══ Supplied data ══

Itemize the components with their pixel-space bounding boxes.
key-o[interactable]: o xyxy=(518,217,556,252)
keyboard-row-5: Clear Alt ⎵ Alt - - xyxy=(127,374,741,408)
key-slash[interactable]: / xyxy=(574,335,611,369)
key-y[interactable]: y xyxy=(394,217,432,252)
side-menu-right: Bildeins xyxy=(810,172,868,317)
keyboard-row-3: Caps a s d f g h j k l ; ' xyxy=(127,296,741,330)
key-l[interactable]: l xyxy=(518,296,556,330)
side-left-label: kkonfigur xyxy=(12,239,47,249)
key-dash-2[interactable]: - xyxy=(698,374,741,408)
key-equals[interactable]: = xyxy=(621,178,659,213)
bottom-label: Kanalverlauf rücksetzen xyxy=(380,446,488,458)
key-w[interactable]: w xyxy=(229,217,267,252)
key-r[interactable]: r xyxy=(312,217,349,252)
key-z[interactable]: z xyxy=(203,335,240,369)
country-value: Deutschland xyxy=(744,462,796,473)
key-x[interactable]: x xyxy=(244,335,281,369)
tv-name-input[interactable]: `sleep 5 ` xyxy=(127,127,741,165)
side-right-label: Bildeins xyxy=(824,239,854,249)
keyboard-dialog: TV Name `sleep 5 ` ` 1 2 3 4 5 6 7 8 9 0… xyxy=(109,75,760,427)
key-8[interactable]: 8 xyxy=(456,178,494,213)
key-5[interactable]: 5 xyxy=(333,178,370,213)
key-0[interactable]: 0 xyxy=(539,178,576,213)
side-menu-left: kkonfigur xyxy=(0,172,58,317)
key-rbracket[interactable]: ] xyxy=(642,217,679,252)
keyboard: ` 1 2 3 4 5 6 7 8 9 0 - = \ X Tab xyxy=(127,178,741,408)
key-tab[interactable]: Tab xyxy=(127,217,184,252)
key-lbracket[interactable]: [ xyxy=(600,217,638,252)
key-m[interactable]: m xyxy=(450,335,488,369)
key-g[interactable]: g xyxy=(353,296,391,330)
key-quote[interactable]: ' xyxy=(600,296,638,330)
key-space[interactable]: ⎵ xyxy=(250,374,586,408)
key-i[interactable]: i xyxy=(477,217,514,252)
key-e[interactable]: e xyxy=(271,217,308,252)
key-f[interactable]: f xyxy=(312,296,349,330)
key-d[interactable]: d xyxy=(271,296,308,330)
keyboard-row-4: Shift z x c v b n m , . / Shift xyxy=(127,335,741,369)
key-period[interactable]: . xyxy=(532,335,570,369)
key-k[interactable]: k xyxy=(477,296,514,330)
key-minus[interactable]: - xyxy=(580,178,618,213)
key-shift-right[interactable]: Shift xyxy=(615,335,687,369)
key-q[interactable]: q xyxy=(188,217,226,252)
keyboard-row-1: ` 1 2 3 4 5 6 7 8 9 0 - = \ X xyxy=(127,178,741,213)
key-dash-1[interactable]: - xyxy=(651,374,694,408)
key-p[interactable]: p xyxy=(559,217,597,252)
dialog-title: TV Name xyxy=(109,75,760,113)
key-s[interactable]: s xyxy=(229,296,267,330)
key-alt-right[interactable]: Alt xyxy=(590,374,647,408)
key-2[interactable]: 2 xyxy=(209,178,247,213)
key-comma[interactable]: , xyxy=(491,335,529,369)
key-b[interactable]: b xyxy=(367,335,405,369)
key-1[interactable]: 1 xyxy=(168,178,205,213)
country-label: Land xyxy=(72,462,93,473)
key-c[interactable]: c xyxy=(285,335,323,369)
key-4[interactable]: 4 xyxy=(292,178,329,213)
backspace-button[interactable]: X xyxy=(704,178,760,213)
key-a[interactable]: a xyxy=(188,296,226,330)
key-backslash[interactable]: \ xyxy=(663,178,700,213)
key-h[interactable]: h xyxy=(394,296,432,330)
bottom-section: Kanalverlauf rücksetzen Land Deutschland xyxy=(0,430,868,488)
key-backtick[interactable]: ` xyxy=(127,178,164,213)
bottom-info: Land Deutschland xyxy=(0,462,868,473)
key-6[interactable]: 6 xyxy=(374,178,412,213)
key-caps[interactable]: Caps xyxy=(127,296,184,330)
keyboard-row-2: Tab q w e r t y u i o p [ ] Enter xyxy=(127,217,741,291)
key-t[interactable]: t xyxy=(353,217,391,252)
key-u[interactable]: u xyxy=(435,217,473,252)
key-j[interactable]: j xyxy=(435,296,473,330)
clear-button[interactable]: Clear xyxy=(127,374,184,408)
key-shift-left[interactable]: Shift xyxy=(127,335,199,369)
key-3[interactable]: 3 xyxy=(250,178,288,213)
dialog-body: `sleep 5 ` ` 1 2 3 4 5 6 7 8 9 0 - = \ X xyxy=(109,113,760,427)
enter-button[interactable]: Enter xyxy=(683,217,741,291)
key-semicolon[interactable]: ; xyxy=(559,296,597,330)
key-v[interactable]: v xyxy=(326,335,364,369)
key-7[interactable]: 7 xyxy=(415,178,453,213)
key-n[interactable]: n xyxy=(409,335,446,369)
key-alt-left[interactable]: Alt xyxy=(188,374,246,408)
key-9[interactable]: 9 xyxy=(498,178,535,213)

═══

Exercise details: Wherever a line in the listing contains the word "kkonfigur", copy that line out.

Task output:
side-left-label: kkonfigur xyxy=(12,239,47,249)
side-menu-left: kkonfigur xyxy=(0,172,58,317)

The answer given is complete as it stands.